Передо мной сидит мой приятель. Сегодня он притащился в это кафе с каким-то булыжником.
- Убери этот булыжник от меня, зачем он тебе?
- Я лечусь от алкоголизма, друг. В клубе анонимных алкоголиков советует перенаправить мою зависимость на что-то совсем иное.
- На что? - я смеюсь над ним, - на собирание булыжников? Или просто хлама с улицы? Друг, лучше бы ты начал страдать клептоманией, от этого бы пользы больше было.
- За клептоманию и загреметь можно, сам знаешь наши законы.
- Ну, ты можешь сказать, что ты один из этих психов.. ну, те, что отвергают законы и деньги и живут "без****но", показывая государству свою свободу и независимость.
- Это все бред, меня не привлекает политика.
- А что тебя привлекает? Алкоголь и булыжники?
- Иногда еще женщины, вон, смотри какие девочки, - он кивает головой в сторону двух подружек за соседним столиком. Я делаю протяженный вздох, символизируя свою неприязнь.
- В последнее время ты совсем оснобился, дружище, - говорит он, допивая свой латте.

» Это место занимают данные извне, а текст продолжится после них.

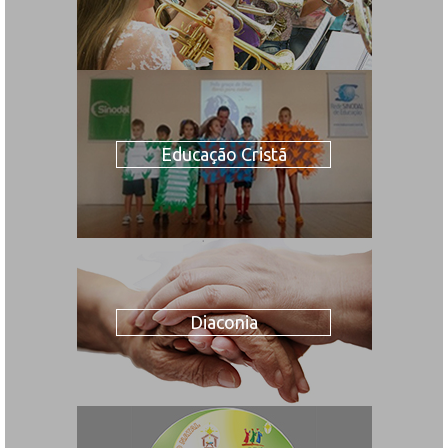
Educação Cristã
Diaconia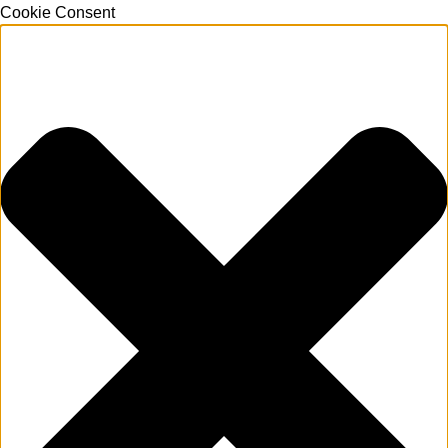
Cookie Consent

Друг громко стукает чашкой о стол и пересаживается за соседний столик. Я кидаю пару сотен на столик за моего друга. Сегодня предстоит еще одна съемка.
                ***
Девушка застывает в грациозной позе. Она обнажена по пояс. У нее красивая, аккуратная грудь средних размеров. Слегка затвердевшие соски. Сегодня мы воплощаем в жизнь мою фантазию. Грациозность и свобода, в движениях, в позах. Стоит небольшой вентилятор, от него дует приятный, холодный воздух. Кучерявые, шоколадные волосы девушки развиваются от искусственного ветра, а легкая прохлада в студии обеспечивает груди особую красоту.
Я диктую ей свои условия, навязываю свои правила. На эти два с половиной часа она полностью моя. В моей власти. Зависима от моих слов. От моих приказов.

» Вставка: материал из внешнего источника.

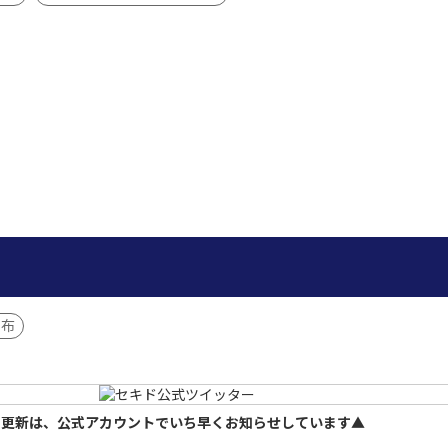
散布
の更新は、公式アカウントでいち早くお知らせしています▲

Но даже обнаженное тело модели - красавицы не заводит меня. Мой дружок уже начал бы тихонько подрачивать на вид изгибающегося тела, на ее затвердевшие соски, на ее томный, полный желания взгляд. У нее идеальный разрез глаза, темные, глубокие карие глаза. Аккуратная линия бровей. Высокие, правильные скулы.
Меня тошнит от одного ее вида .
Я хочу поскорее закончить съемку и сбежать оттуда.
Представляю себе всякие гадости, чтобы не возбуждаться.
Отрубленная голова курицы.
Много крови.
Пирожки из потрохов.
Мой друг дрочит на фотографии модели и кончает. Это все настолько мерзко, что я едва стою на ногах. Меня шатает из стороны в сторону.
Она меняет позицию. Теперь она - царица положения, я сломлен и подчинен. Фотография - моя жизнь. Я знаю, как каждый кадр будет выглядеть. Как он будет оформлен на бумаге, сколько потрачу времени на то, чтобы сделать его волшебным.
Съемки затягиваются. В голову приходят все новые и новые идеи. Я уже не замечаю, как модель полностью раздевается. Как ее губы скользят по моей шее.
Они шепчут мне сладострастные слова. Навязывают свои фантазии. Мы лежим на атласных простынях в ее комнате.
Она сверху.
Я жду, когда все закончится. Раз, два, три. Еще немного. Она кричит от удовольствия. Я тоже изображаю протяжные стоны. Мое сознание и тело живут в двух разных пространствах в эти секунды.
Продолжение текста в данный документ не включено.